The decision on the question whether the petition set forth a cause of action is based on three basic related principles, as hereinafter stated: "The allegations of a petition must be construed most strongly against the pleader, and only facts well pleaded, and not the conclusions of the pleader, are admitted by the demurrer." Ford v. S. A. Lynch Corp., 79 Ga. App. 481
, 484 (54 SE2d 320
). "In construing a petition on general demurrer, the court will consider that the plaintiff intended to serve his own best interests and will construe the allegations of the petition most strongly against the pleader, and if any inference unfavorable to the rights of the party claiming right may be fairly drawn from the allegations of the petition, this will be done." Tarver v. Savannah Beach, Tybee Island, 96 Ga. App. 491
, 494 (100 SE2d 616
). "It is the general rule that when considered on demurrer, pleadings must be construed most strongly against the pleader, and the absence of averments of essential facts and reliance by the pleader upon allegations short of such facts require a holding that they did not exist." Hulsey v. Interstate Life &c. Ins. Co., 207 Ga. 167 (60 SE2d 353)
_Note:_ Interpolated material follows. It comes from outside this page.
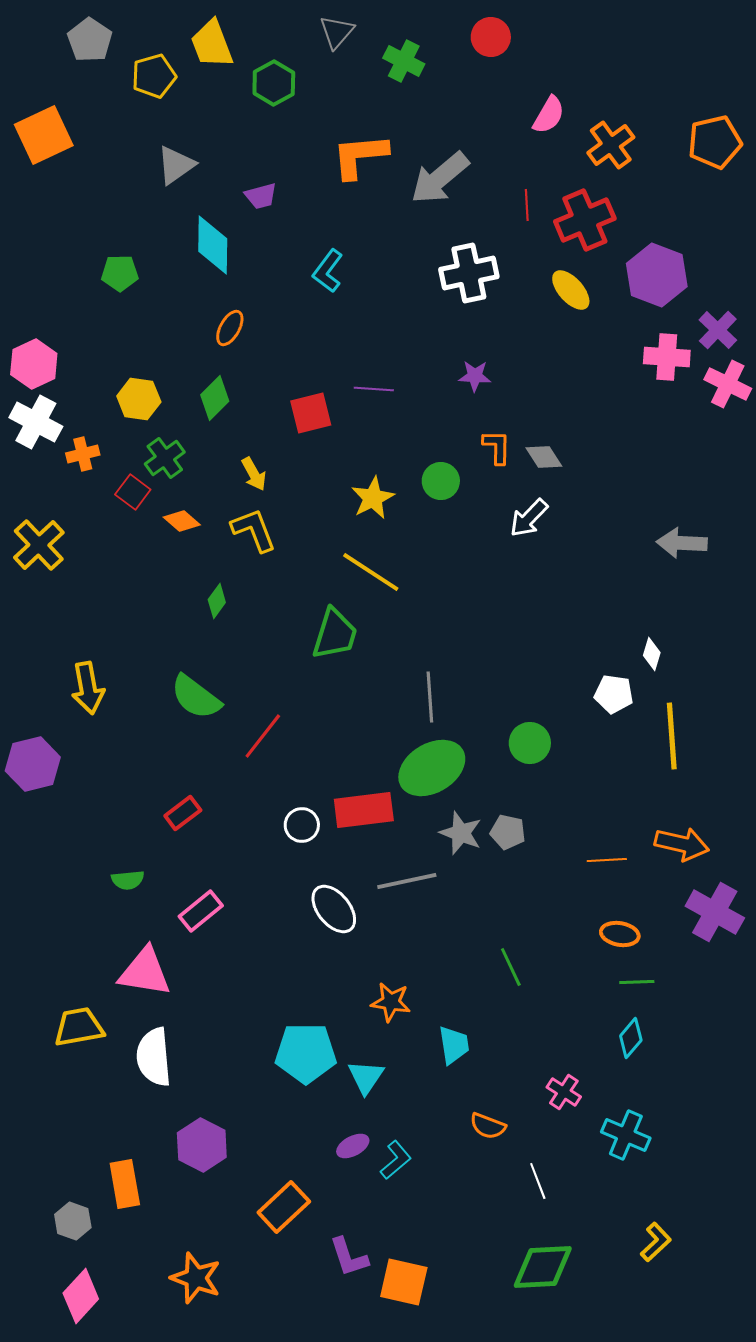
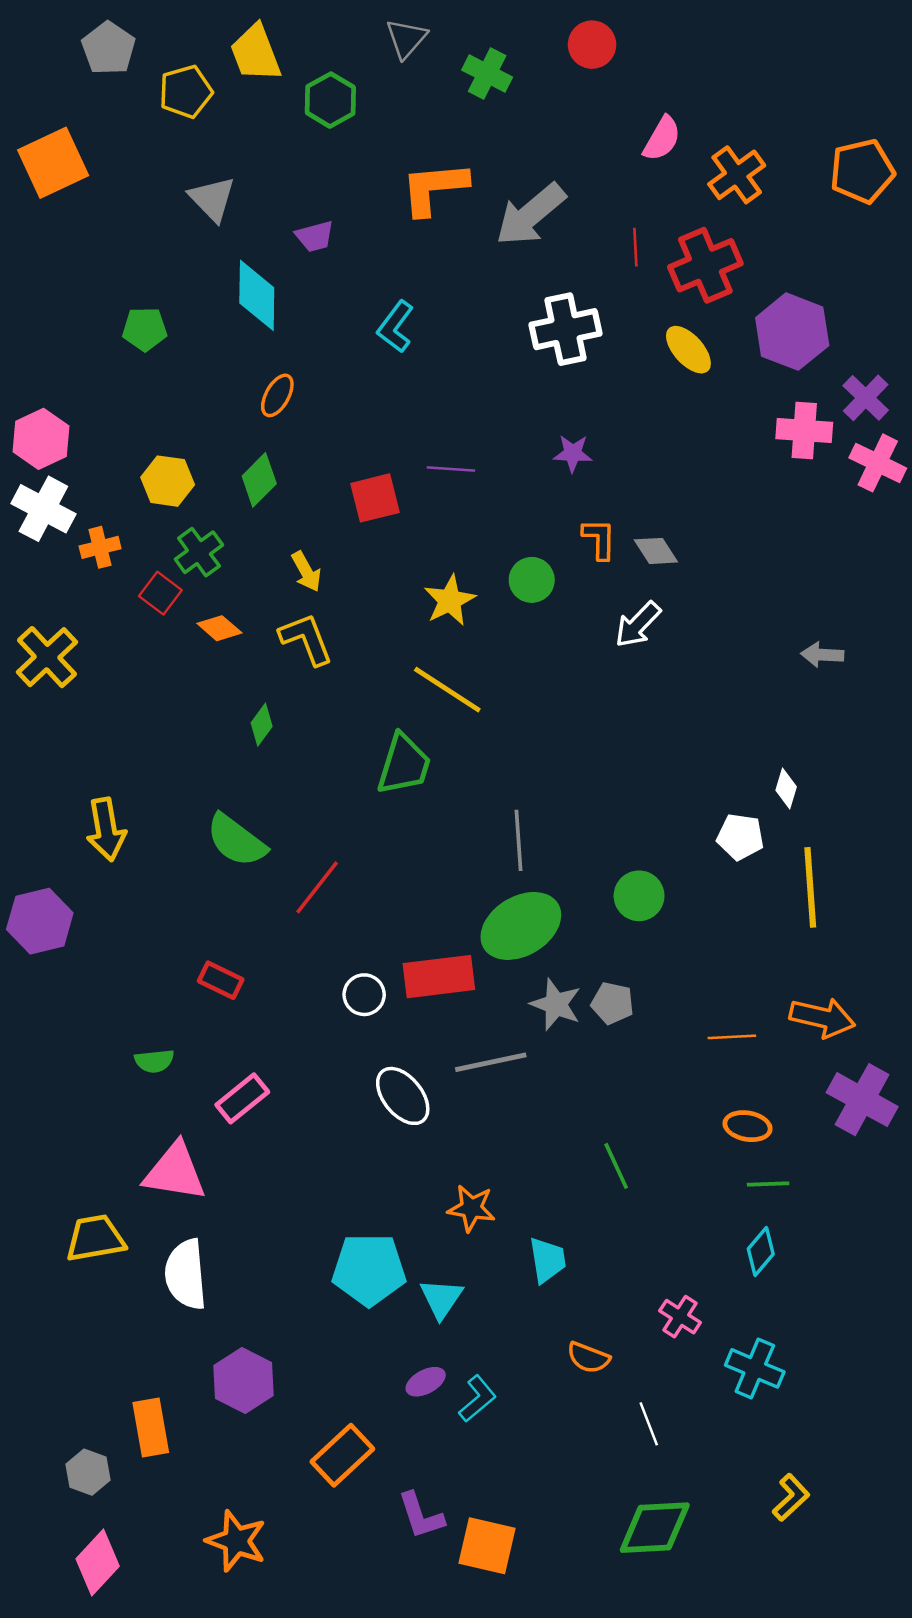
gray triangle: (176, 165) -> (212, 199), turned -39
gray arrow: (682, 543) -> (822, 655), size x0.7
red rectangle: (183, 813) -> (221, 980), turned 63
Application of the foregoing rules of construction of pleadings demands the conclusion that the petition failed to allege the breach of a duty on the part of the defendant and also showed on its face that the plaintiff failed to exercise ordinary care for his own safety and could have avoided the alleged negligence of the defendant, assuming there was some, by the exercise of ordinary care. Under the above rules of construction, a fair and reasonable construction of the petition, considering the facts alleged and those omitted, is as follows: That plaintiff emerged into his hallway from a bedroom; that a light bulb needed replacing in the hallway fixture, and as a consequence the hallway was unlighted; that the lights in the bedroom from which the plaintiff came were in working order; that the plaintiff failed to turn on the light in the bedroom prior to going into the hallway; that if the plaintiff had turned on the bedroom light there would have been sufficient light in the hallway to enable him to reach the bathroom; that the plaintiff had known for several days that the light bulb in the hallway needed replacing and that the hall was not properly lighted; that the plaintiff made no effort to replace the burned-out bulb in the hall; that he traversed the unlighted hallway without any attempt to obtain sufficient lighting to guide him safely. There is no allegation in the petition that it was the duty of the landlord to replace burned out light bulbs in the plaintiff's apartment and the allegations of paragraph 10 of the petition are not sufficient to allege such a duty. Replacing a burned-out light bulb cannot be considered an alteration or repair to the apartment. "There is no duty on the part of a landlord to maintain lights or to illuminate passageways, porches and steps in the absence of a contractual obligation to do so, or when so required by statute." Maloof v. Blackmon, 105 Ga. App. 207 (2) (124 SE2d 441)
, citing Phillips v. Ray-Jean, Inc., 84 Ga. App. 28
, 39 (65 SE2d 617
), and Srochi v. Hightower, 57 Ga. App. 322 (195 SE 323)
. Even if it were true that there was a duty on the landlord to replace the burned-out light bulb, the plaintiff was aware of the danger existing and could have easily avoided the consequence of the burned-out light bulb by the exercise of ordinary care. The petition did not set forth a cause of action and the court did not err in sustaining the general demurrer to the petition and in dismissing the action.